%%
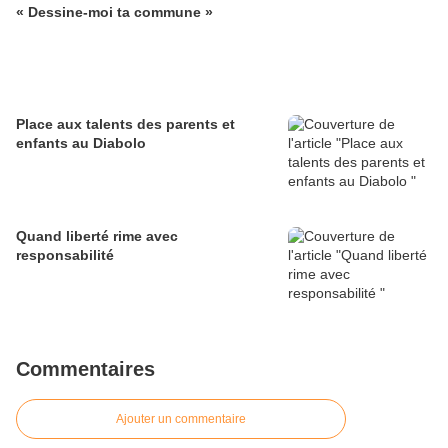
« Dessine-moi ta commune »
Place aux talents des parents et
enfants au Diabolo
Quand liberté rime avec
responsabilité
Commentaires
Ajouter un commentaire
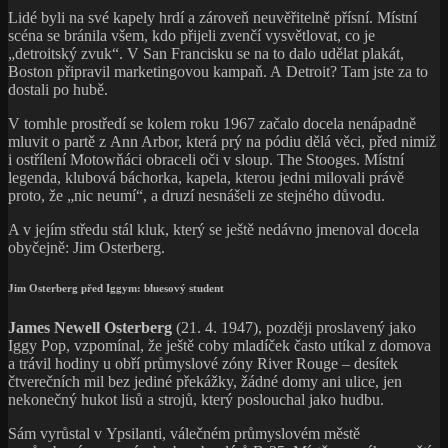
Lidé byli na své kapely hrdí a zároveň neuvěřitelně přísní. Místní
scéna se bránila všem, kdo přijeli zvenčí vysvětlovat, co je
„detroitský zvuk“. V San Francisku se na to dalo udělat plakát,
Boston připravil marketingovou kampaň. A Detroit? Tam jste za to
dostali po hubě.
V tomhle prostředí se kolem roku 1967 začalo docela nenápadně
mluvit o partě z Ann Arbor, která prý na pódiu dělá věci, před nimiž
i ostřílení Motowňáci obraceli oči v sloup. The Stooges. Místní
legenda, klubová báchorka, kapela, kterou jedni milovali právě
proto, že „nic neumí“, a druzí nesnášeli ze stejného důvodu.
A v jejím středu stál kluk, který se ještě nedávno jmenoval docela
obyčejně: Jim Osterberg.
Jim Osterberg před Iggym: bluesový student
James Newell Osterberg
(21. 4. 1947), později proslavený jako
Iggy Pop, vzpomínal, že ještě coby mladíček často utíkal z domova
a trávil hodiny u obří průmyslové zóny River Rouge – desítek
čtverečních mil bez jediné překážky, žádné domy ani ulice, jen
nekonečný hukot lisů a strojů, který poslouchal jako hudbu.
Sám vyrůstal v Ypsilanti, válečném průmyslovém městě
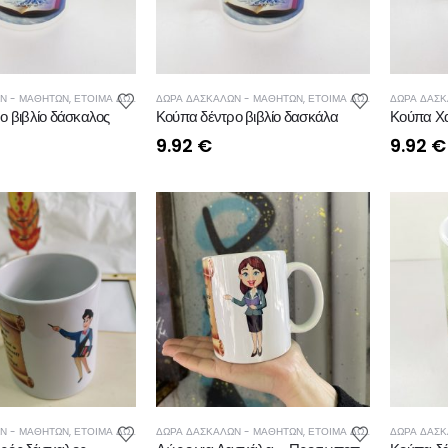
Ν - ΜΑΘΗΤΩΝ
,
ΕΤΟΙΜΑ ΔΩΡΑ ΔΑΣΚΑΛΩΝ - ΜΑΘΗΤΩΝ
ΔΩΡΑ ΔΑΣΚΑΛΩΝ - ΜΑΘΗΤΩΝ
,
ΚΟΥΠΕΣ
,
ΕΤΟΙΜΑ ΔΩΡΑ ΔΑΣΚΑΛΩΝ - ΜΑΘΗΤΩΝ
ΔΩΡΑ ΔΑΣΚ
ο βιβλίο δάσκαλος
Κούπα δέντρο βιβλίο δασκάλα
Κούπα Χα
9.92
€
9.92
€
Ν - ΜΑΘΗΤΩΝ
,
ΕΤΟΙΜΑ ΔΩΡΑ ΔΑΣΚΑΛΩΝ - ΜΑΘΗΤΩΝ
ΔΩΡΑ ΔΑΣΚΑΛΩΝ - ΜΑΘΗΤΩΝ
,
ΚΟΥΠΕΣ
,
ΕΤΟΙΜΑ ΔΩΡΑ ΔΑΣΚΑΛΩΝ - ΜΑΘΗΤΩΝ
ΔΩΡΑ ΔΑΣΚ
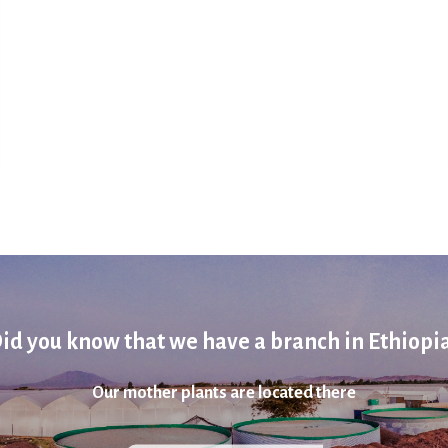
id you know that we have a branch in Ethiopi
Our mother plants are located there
%%
%%
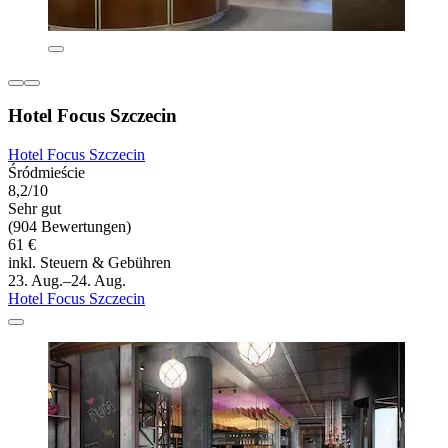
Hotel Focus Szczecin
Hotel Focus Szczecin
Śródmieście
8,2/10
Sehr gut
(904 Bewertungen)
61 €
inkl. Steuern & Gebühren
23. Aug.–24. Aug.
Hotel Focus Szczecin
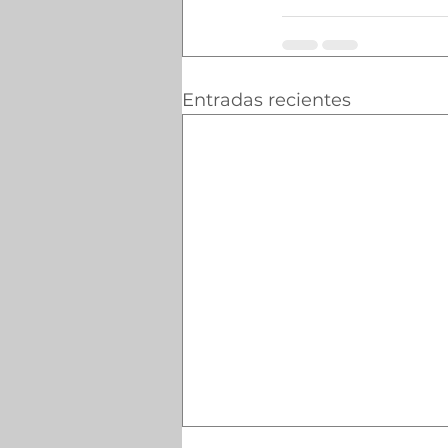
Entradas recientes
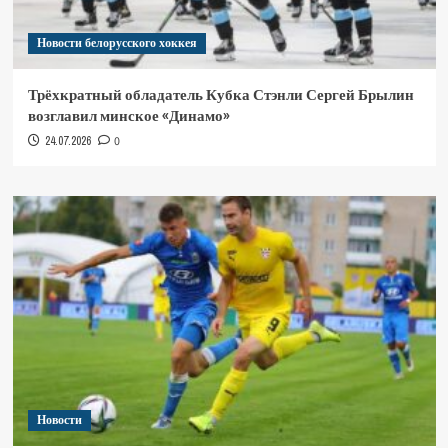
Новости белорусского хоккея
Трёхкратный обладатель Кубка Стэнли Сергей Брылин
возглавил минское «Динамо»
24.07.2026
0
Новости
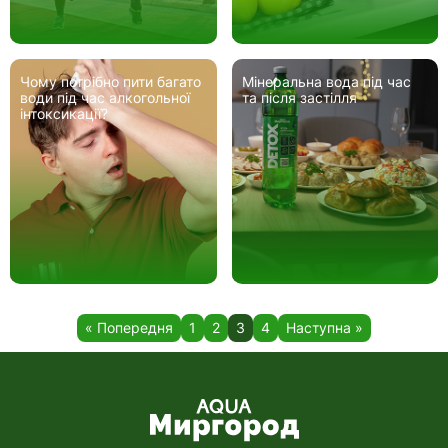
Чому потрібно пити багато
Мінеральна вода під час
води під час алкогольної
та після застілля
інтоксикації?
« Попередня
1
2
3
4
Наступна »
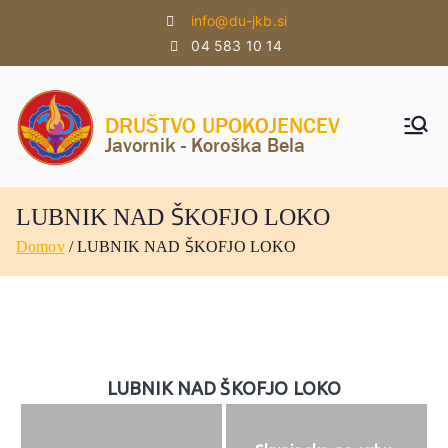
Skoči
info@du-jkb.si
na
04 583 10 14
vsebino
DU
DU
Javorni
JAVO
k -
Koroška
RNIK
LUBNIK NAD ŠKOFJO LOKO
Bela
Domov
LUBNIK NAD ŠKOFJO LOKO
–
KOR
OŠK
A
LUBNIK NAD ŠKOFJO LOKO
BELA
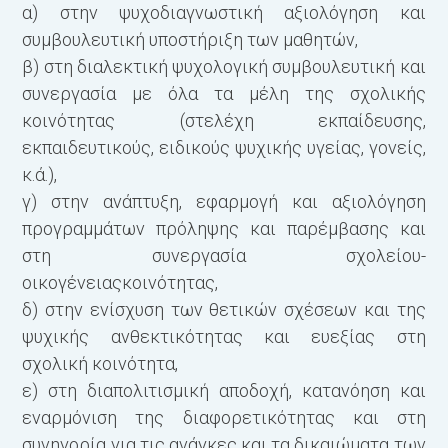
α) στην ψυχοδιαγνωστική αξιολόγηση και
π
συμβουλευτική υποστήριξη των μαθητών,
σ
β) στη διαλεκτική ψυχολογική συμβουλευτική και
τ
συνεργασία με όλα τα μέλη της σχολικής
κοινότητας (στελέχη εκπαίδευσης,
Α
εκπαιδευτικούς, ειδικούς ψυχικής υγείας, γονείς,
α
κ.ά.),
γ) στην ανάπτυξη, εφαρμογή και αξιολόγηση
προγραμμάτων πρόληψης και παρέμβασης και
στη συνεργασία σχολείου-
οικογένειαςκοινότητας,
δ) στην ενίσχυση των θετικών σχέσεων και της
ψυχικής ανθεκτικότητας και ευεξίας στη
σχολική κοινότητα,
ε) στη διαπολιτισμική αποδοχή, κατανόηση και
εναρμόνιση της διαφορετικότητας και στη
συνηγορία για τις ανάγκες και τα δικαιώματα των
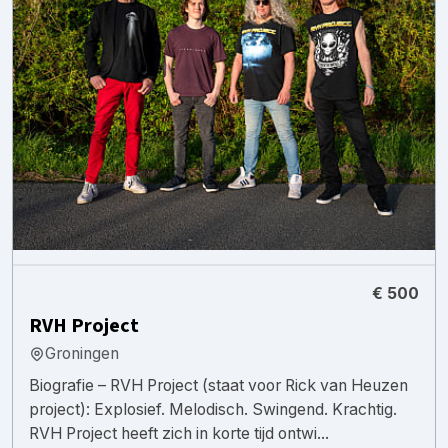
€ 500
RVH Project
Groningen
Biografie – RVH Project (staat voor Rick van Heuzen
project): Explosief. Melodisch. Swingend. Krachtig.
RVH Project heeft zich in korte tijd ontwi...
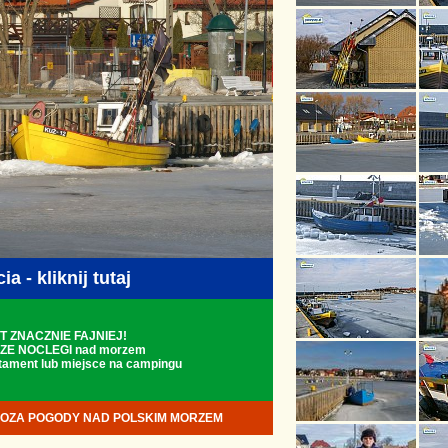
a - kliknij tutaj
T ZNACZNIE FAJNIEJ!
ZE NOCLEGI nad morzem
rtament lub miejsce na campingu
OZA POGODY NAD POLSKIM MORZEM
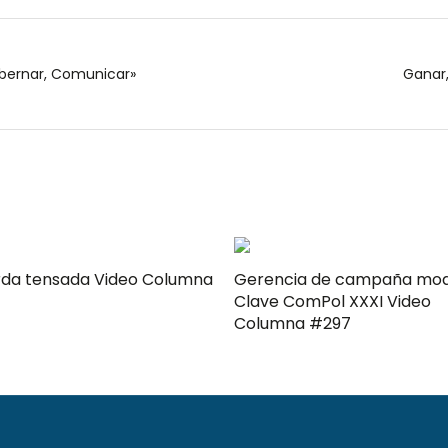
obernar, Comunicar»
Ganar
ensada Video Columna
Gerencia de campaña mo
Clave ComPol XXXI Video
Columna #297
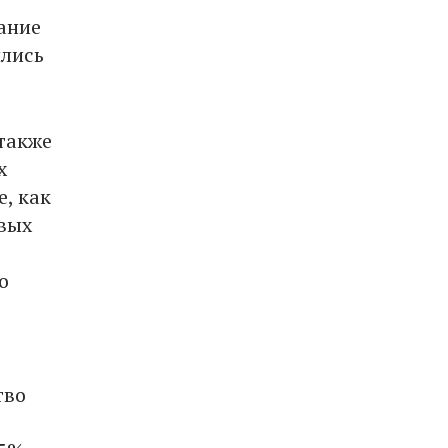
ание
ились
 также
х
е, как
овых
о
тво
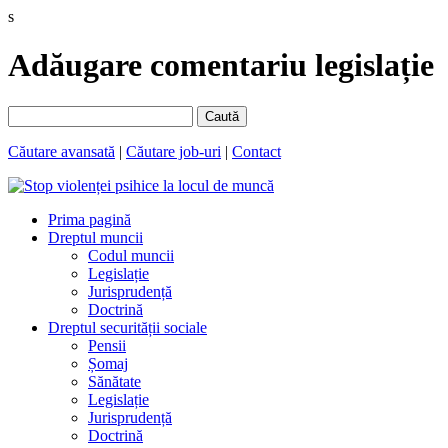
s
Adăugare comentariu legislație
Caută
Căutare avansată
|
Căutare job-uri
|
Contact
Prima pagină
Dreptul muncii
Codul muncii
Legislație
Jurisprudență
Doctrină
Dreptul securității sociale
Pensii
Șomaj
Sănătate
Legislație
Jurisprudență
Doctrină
%%
Exercise :: Scan the records for the word "αξιολόγηση". Copy each line where it turns up.

Problem solution ::
α) στην ψυχοδιαγνωστική αξιολόγηση και
γ) στην ανάπτυξη, εφαρμογή και αξιολόγηση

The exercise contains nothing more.